After the president's speech, Republican Florida Sen. Marco Rubio, often cited as a possible presidential contender in 2016, vowed to oppose the proposals.
“Nothing the president is proposing would have stopped the massacre at Sandy Hook. President Obama is targeting the 2nd Amendment rights of law-abiding citizens instead of seriously addressing the real underlying causes of such violence,” Rubio charged in a statement.
And the NRA blasted Obama's approach, saying: "Attacking firearms and ignoring children is not a solution to the crisis we face as a nation."
The organization also noted that "only honest, law-abiding gun owners will be affected and our children will remain vulnerable to the inevitability of more tragedy."
Sounding almost as cautious as Boehner, Democratic Senate Majority Leader Harry Reid declared himself “committed to ensuring that the Senate will consider legislation that addresses gun violence and other aspects of violence in our society early this year.” That stopped well short of embracing the president’s actual recommendations.
But Brady Campaign to Prevent Gun Violence President Dan Gross praised the White House’s “tremendous leadership” and vowed to “work with the administration over the coming months” to promote key proposals.
And retired congresswoman and mass shooting survivor Gabrielle Giffords plans to lobby her former colleagues, while national public opinion polls have shown a surge in popular support for new gun laws.
The president has long said he seeks a comprehensive strategy for preventing future mass shootings while diminishing the death toll from smaller-scale daily killings.
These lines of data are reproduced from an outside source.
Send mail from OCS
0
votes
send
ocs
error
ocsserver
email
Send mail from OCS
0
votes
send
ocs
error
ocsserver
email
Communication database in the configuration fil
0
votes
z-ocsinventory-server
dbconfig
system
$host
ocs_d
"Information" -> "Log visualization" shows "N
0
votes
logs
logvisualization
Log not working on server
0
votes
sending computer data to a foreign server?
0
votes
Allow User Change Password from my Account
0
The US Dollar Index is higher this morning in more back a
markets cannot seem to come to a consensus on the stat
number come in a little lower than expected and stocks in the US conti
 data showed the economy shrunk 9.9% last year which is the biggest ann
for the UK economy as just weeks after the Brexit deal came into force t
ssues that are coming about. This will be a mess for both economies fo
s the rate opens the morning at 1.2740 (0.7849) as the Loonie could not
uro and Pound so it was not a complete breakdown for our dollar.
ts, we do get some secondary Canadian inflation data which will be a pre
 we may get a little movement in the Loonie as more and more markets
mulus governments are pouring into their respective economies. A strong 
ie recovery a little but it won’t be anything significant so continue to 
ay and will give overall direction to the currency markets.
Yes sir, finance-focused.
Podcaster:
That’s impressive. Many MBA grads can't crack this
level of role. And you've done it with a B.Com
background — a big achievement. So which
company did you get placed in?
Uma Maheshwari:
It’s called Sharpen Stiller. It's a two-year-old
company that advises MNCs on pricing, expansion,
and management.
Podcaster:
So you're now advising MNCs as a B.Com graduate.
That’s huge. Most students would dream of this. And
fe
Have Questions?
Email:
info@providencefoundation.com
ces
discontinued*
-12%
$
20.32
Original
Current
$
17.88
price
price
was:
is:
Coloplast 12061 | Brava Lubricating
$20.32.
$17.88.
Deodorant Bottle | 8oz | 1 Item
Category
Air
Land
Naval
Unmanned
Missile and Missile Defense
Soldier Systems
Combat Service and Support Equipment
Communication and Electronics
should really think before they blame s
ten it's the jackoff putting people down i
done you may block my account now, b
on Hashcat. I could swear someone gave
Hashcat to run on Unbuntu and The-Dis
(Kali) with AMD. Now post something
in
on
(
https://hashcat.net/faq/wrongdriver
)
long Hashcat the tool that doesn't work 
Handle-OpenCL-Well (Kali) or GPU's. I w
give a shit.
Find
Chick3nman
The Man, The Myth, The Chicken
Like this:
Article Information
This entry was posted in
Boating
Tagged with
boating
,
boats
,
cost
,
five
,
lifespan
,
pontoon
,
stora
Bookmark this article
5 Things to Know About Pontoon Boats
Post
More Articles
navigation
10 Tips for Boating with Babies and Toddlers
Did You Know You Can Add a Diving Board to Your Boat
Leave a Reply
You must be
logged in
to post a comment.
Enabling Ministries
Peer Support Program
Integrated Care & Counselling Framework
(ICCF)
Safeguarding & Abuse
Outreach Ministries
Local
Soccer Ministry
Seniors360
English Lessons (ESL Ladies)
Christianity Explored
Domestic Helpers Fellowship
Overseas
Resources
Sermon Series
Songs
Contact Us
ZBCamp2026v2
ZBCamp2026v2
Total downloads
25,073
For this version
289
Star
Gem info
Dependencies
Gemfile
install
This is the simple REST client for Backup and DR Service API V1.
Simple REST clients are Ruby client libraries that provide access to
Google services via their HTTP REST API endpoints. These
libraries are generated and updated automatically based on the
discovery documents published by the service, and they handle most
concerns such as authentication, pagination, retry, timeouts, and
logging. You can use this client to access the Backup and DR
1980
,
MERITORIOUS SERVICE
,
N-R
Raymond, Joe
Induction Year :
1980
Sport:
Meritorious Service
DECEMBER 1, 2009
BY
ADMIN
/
Some of what he unveiled would require congressional action, like the assault weapons ban. Some could be achieved with merely a presidential signature—a step that could, in some cases, inflame opposition in Congress, notably among House Republicans.
(Some of those are decidedly small-scale, however: One of the 23 "executive actions" trumpeted by the White House was that Obama will "clarify" that Obamacare "does not prohibit doctors asking their patients about guns in their homes.")
Obama scolded the Senate for failing to confirm a director for the bureau of Alcohol, Tobacco, Firearms, and Explosives in six years and said he would nominate the agency's acting director, Todd Jones, to the post.
The proposals were the fruit of extensive discussions, led by Biden, with victims' groups, organizations that represent gun owners, elected officials and law-enforcement leaders.
Obama also wants to boost anti-bullying campaigns in schools, and training for educators. Additionally he wants to give schools the ability to use some federal funds to improve safety—but did not explicitly echo the NRA’s demand for armed guards in schools.
Key steps also included imposing background checks on all gun purchases. Right now, an estimated 40 percent fall outside existing law, including those at gun shows and other "private" sales, according to gun-control advocates. The existing system has stopped an estimated 1.5 million improper gun sales, according to an Obama aide, but "there's still too many loopholes." The president directed Attorney General Eric Holder to take a "fresh look" into whether the categories of people prohibited from buying firearms needs to be expanded or updated.
Obama also aimed to thaw what the White House called a "freeze" in scientific research of gun violence by the Centers for Disease Control. And he urged Congress to bankroll the CDC to do research into possible linkages between violent video games and other media images and real-life violence, to the tune of $10 million.
“We don’t benefit from ignorance," Obama said. "We don’t benefit from not knowing the science of this epidemic of violence.”
The total cost of the president's proposals was estimated at $500 million.